Reports that migrants had carried out arson and large-scale violence during New Year's Eve celebrations in the German city of Dortmund prompted a strong denial Wednesday from city police, who called the claims misleading.
Several websites outside Germany carried articles in recent days claiming that a thousand-strong "mob" of migrants had attacked police and set fire to a church in the city. The reports, some of which were trending on social media, cited tweets from a local German news website, Ruhr Nachrichten, even though they contained no such claims.
A spokeswoman for Dortmund police said that about 1,000 people had gathered in a square to celebrate New Year with fireworks — as is customary in Germany. A handful of officers were injured by flying fireworks but none were attacked, she said.

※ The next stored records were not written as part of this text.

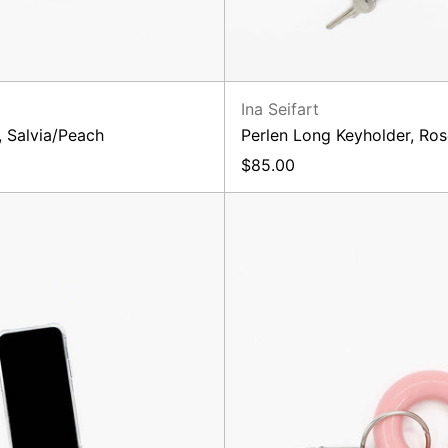
Ina Seifart
, Salvia/Peach
Perlen Long Keyholder, Ro
$85.00
Linse
Ben
Phone-
Key
Keychain,
Holder,
Black
Blush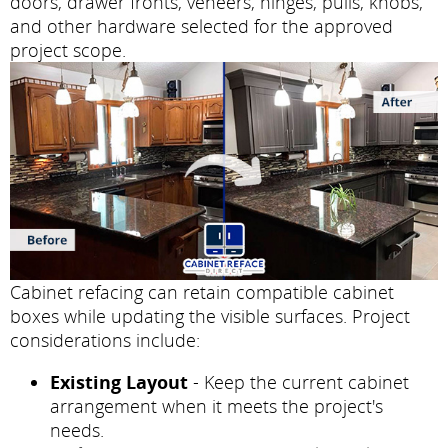
doors, drawer fronts, veneers, hinges, pulls, knobs,
and other hardware selected for the approved
project scope.
Cabinet refacing can retain compatible cabinet
boxes while updating the visible surfaces. Project
considerations include:
Existing Layout
- Keep the current cabinet
arrangement when it meets the project's
needs.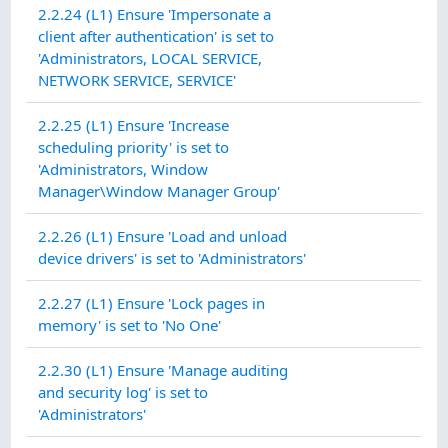
2.2.24 (L1) Ensure 'Impersonate a
client after authentication' is set to
'Administrators, LOCAL SERVICE,
NETWORK SERVICE, SERVICE'
2.2.25 (L1) Ensure 'Increase
scheduling priority' is set to
'Administrators, Window
Manager\Window Manager Group'
2.2.26 (L1) Ensure 'Load and unload
device drivers' is set to 'Administrators'
2.2.27 (L1) Ensure 'Lock pages in
memory' is set to 'No One'
2.2.30 (L1) Ensure 'Manage auditing
and security log' is set to
'Administrators'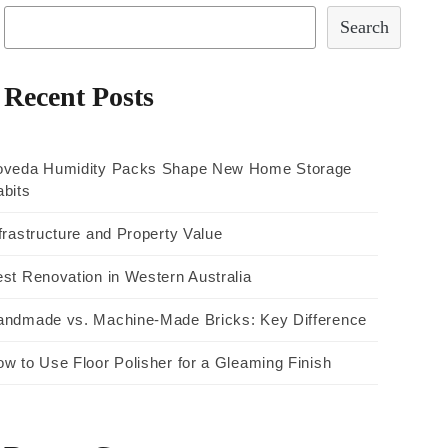
Search
Recent Posts
oveda Humidity Packs Shape New Home Storage
bits
frastructure and Property Value
st Renovation in Western Australia
andmade vs. Machine-Made Bricks: Key Difference
w to Use Floor Polisher for a Gleaming Finish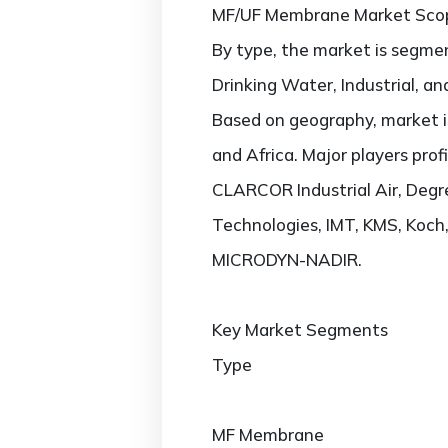
MF/UF Membrane Market Sco
By type, the market is segme
Drinking Water, Industrial, a
Based on geography, market is
and Africa. Major players pro
CLARCOR Industrial Air, Deg
Technologies, IMT, KMS, Koc
MICRODYN-NADIR.
Key Market Segments
Type
MF Membrane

The spokeswoman, Nina Vogt, said a firework also struck some netting on scaffolding close to the Reinoldi Church, but the small fire was quickly extinguished.
"There's no indication it was directed there on purpose," she said. Contrary to various reports on English-language websites, the church is not Germany's oldest.
While there were several arrests and violent incidents in Dortmund, that wasn't unusual for a city of almost 600,000, she said.
"New Year's Eve night really was pretty quiet," Vogt told The Associated Press. Reports to the contrary "absolutely don't correspond to reality," she said.
The reports appear to have been partly inspired by a far-right website from Dortmund, which is known for its active neo-Nazi scene.
The issue of fake news, particularly in relation to migrants, has become a hot topic in Germany in the run-up to the country's general election in the fall, and the government has called on social media websites to do more to prevent the spread of fake news.
In a separate incident, police in Upper Bavaria took the unusual step Tuesday of denying reports that had been circulating on Facebook about an asylum-seeker committing a rape.
Police said they were investigating if such posts constituted a criminal offense and whether people who spread them could be held liable for wasting police time.
In Dortmund, police spokeswoman Vogt said authorities are facing a growing number of misleading reports.
"I fear this phenomenon of fake news won't go away," she said.